Dataset entries:
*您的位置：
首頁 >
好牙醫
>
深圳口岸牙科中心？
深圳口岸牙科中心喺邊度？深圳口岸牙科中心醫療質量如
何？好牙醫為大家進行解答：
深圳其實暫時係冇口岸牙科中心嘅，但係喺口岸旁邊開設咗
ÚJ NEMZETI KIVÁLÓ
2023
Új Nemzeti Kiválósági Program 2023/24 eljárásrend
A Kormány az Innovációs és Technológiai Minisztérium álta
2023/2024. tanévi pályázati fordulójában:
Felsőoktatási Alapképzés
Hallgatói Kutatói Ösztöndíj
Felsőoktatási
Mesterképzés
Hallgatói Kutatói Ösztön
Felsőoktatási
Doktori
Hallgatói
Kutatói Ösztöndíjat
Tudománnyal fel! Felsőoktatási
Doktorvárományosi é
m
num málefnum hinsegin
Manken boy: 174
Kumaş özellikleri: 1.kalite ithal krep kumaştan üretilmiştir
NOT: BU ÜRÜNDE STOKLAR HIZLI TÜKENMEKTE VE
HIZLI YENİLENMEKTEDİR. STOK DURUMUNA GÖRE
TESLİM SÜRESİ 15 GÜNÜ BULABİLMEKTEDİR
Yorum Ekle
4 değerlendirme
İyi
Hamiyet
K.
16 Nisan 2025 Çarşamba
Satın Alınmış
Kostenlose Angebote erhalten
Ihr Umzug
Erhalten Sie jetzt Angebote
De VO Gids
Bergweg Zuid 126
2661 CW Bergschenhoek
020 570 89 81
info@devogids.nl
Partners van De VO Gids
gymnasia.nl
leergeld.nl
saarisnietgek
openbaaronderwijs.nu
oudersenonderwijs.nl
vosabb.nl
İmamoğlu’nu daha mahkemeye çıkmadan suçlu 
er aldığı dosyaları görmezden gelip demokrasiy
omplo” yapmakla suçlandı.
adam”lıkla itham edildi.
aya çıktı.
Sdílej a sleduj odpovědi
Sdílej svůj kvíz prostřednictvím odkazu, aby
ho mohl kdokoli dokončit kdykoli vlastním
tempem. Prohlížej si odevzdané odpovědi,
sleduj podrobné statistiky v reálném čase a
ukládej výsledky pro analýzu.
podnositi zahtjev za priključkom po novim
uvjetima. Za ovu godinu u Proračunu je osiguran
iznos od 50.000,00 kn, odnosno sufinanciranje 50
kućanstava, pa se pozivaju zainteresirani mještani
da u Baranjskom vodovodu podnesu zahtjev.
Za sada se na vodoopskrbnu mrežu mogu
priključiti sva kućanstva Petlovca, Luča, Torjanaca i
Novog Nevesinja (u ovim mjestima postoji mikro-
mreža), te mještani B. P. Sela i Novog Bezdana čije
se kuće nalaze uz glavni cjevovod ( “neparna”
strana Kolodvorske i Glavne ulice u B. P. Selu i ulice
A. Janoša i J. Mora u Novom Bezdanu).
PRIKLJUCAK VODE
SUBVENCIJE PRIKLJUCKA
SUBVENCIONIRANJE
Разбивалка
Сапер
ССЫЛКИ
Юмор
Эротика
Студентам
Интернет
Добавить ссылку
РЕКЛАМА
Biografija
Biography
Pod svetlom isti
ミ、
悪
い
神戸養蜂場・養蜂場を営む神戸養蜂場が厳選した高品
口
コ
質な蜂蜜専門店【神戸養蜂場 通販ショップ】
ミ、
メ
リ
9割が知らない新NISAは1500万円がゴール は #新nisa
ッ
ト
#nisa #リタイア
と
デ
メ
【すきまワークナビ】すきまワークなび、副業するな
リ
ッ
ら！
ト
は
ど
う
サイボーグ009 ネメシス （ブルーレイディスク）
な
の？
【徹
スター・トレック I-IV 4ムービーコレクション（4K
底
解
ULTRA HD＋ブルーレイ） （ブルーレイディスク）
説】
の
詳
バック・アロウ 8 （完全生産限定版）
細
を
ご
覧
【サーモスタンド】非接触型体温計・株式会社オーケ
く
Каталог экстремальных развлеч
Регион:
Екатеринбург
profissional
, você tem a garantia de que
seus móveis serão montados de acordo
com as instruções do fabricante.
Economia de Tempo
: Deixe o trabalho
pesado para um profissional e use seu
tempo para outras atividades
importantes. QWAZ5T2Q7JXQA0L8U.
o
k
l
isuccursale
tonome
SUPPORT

*Activity*. Starting with the first line of the data above, copy each line exactly until you reach the line with "Sdílej a sleduj odpovědi"; include that line as well.

*Written response*.
*您的位置：
首頁 >
好牙醫
>
深圳口岸牙科中心？
深圳口岸牙科中心喺邊度？深圳口岸牙科中心醫療質量如
何？好牙醫為大家進行解答：
深圳其實暫時係冇口岸牙科中心嘅，但係喺口岸旁邊開設咗
ÚJ NEMZETI KIVÁLÓ
2023
Új Nemzeti Kiválósági Program 2023/24 eljárásrend
A Kormány az Innovációs és Technológiai Minisztérium álta
2023/2024. tanévi pályázati fordulójában:
Felsőoktatási Alapképzés
Hallgatói Kutatói Ösztöndíj
Felsőoktatási
Mesterképzés
Hallgatói Kutatói Ösztön
Felsőoktatási
Doktori
Hallgatói
Kutatói Ösztöndíjat
Tudománnyal fel! Felsőoktatási
Doktorvárományosi é
m
num málefnum hinsegin
Manken boy: 174
Kumaş özellikleri: 1.kalite ithal krep kumaştan üretilmiştir
NOT: BU ÜRÜNDE STOKLAR HIZLI TÜKENMEKTE VE
HIZLI YENİLENMEKTEDİR. STOK DURUMUNA GÖRE
TESLİM SÜRESİ 15 GÜNÜ BULABİLMEKTEDİR
Yorum Ekle
4 değerlendirme
İyi
Hamiyet
K.
16 Nisan 2025 Çarşamba
Satın Alınmış
Kostenlose Angebote erhalten
Ihr Umzug
Erhalten Sie jetzt Angebote
De VO Gids
Bergweg Zuid 126
2661 CW Bergschenhoek
020 570 89 81
info@devogids.nl
Partners van De VO Gids
gymnasia.nl
leergeld.nl
saarisnietgek
openbaaronderwijs.nu
oudersenonderwijs.nl
vosabb.nl
İmamoğlu’nu daha mahkemeye çıkmadan suçlu 
er aldığı dosyaları görmezden gelip demokrasiy
omplo” yapmakla suçlandı.
adam”lıkla itham edildi.
aya çıktı.
Sdílej a sleduj odpovědi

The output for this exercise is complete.